In his seminal book The Innovator’s Dilemma: When New Technologies Cause Great Firms to Fail, Clayton Christensen introduced the concept of “disruptive innovation”, the impact of non-traditional business models (NTBMs) on traditional markets. At the heart of his argument, Christensen identified a trend whereby managers, adept at dealing with, sustaining or driving incremental technological change, failed when faced with disruptive innovations.
In recent years, energy markets around the world have been largely exempt from the disruptive waves that have overwhelmed many other industries. However, a raft of new innovations and increased market entry is generating a host of NTBMs in energy markets worldwide. The energy market has commenced its disruptive phase. In our recent Global Power & Utilities Survey, 97 per cent of executives interviewed stated that they expect a medium or high level of disruption in their home market by 2020.
A range of factors are driving the emergence of NTBMs in the energy market. These include:
New technologies. A number of companies are now offering a broad range of innovative energy products including solar, micro-CHP and energy storage. These products give customers greater autonomy from traditional energy suppliers and, combined with smart meters, allow for a range of bespoke tariff offerings.
Digital. Business customers can now take advantage of aggregated demand-side management services to lower their energy bills, while domestic consumers have a number of options available to them to control their hot water and heating remotely. New entrants are poised to take advantage of the data opportunities provided by the smart home
Localisation. Some companies are focusing on servicing embedded, community-owned micro-generation. A number of new suppliers are using established local brands to increase trust and engagement with a regional or local customer base.

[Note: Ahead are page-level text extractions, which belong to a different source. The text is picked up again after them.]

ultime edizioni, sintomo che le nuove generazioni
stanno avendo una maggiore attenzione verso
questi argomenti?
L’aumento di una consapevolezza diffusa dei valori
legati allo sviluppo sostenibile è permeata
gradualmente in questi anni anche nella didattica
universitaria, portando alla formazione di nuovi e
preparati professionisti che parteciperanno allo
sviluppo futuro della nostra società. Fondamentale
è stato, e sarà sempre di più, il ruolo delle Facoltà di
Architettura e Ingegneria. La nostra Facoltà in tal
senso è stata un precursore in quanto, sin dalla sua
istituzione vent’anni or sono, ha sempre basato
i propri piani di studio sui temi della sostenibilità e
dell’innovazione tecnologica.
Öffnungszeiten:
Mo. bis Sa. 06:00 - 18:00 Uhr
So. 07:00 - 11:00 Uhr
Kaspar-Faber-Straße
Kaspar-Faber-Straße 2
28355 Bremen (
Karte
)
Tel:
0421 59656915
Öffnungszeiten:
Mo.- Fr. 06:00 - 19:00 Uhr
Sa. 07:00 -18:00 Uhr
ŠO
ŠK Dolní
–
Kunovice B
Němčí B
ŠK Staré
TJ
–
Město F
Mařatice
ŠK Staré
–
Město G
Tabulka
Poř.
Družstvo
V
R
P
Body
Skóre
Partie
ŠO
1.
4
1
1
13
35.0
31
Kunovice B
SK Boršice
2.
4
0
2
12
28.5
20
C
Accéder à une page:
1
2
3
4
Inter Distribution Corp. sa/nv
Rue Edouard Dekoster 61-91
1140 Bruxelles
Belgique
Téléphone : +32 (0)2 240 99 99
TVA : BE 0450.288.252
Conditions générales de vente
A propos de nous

Affordability. Many suppliers are focusing on combining operational excellence with low cost propositions, actively maintaining market leading positions on switching sites.

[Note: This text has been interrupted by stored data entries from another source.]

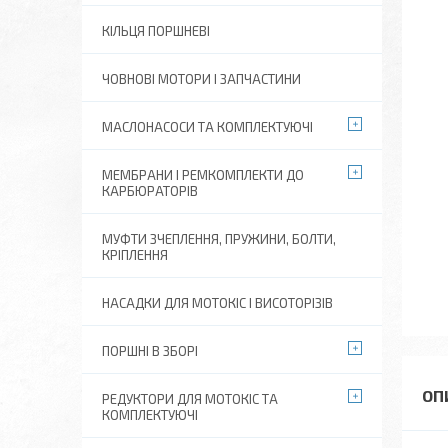
КІЛЬЦЯ ПОРШНЕВІ
ЧОВНОВІ МОТОРИ І ЗАПЧАСТИНИ
МАСЛОНАСОСИ ТА КОМПЛЕКТУЮЧІ
МЕМБРАНИ І РЕМКОМПЛЕКТИ ДО
КАРБЮРАТОРІВ
МУФТИ ЗЧЕПЛЕННЯ, ПРУЖИНИ, БОЛТИ,
КРІПЛЕННЯ
НАСАДКИ ДЛЯ МОТОКІС І ВИСОТОРІЗІВ
ПОРШНІ В ЗБОРІ
РЕДУКТОРИ ДЛЯ МОТОКІС ТА
КОМПЛЕКТУЮЧІ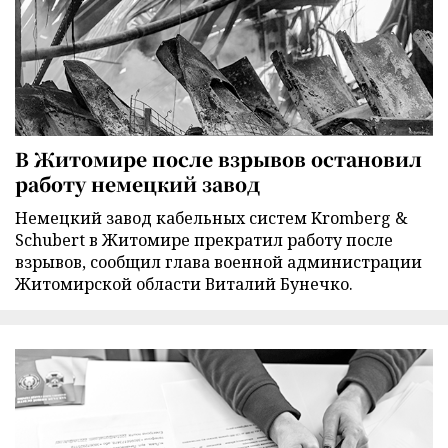
В Житомире после взрывов остановил
работу немецкий завод
Немецкий завод кабельных систем Kromberg &
Schubert в Житомире прекратил работу после
взрывов, сообщил глава военной администрации
Житомирской области Виталий Бунечко.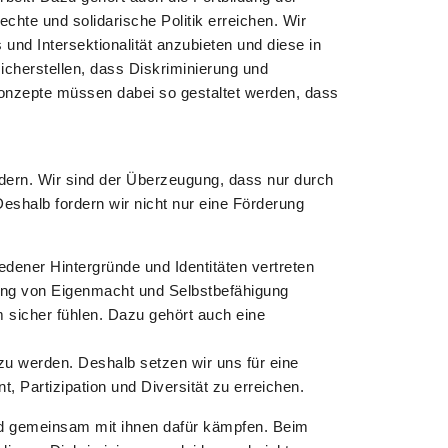
chte und solidarische Politik erreichen. Wir
d Intersektionalität anzubieten und diese in
sicherstellen, dass Diskriminierung und
onzepte müssen dabei so gestaltet werden, dass
ördern. Wir sind der Überzeugung, dass nur durch
Deshalb fordern wir nicht nur eine Förderung
dener Hintergründe und Identitäten vertreten
kung von Eigenmacht und Selbstbefähigung
m sicher fühlen. Dazu gehört auch eine
u werden. Deshalb setzen wir uns für eine
, Partizipation und Diversität zu erreichen.
nd gemeinsam mit ihnen dafür kämpfen. Beim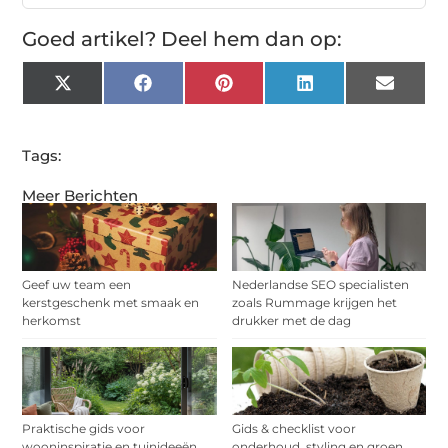
Goed artikel? Deel hem dan op:
X
Facebook
Pinterest
LinkedIn
Email
(Twitter)
Tags:
Meer Berichten
Geef uw team een
Nederlandse SEO specialisten
kerstgeschenk met smaak en
zoals Rummage krijgen het
herkomst
drukker met de dag
Praktische gids voor
Gids & checklist voor
wooninspiratie en tuinideeën
onderhoud, styling en groen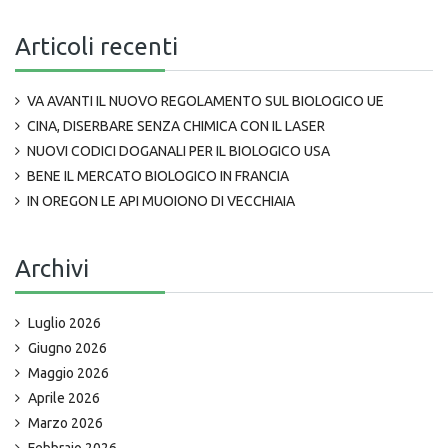
Articoli recenti
VA AVANTI IL NUOVO REGOLAMENTO SUL BIOLOGICO UE
CINA, DISERBARE SENZA CHIMICA CON IL LASER
NUOVI CODICI DOGANALI PER IL BIOLOGICO USA
BENE IL MERCATO BIOLOGICO IN FRANCIA
IN OREGON LE API MUOIONO DI VECCHIAIA
Archivi
Luglio 2026
Giugno 2026
Maggio 2026
Aprile 2026
Marzo 2026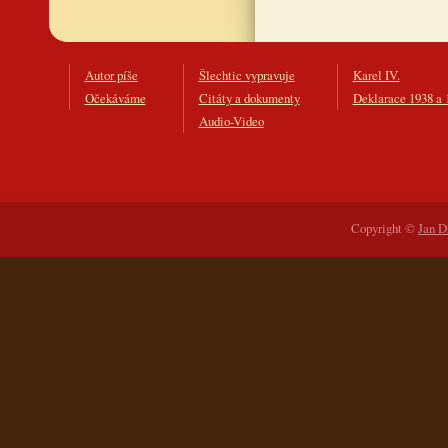
Autor píše
Šlechtic vypravuje
Karel IV.
Očekáváme
Citáty a dokumenty
Deklarace 1938 a 
Audio-Video
Copyright ©
Jan D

Nevertheless, NTBMs have the potential to bring significant benefits to the energy market. They could unlock value and provide greater system resilience through providing greater flexibility on both the demand and supply side. They could increase the public’s trust and engagement with the companies that serve them and they could further enhance competition through a greater focus on personalised products and services. Most importantly, NTBMs bring the possibility of generating new benefits, opportunities or market outcomes that we could barely imagine a few years ago.
So what can the energy market learn from the disruptive events of the past? First, many disruptive technologies started life on the fringes of the mainstream – the product too basic, or exposure insufficient, to be considered by an established customer base. As the disruptive firm increases its market share, it innovates to allow it to attract a greater proportion of the customer of more established firms. In response, incumbent firms abandon their lowest profit customers and focus on those generating a higher profit. This process continues, until the disruptive firm(s) have established themselves as the leading companies in the market.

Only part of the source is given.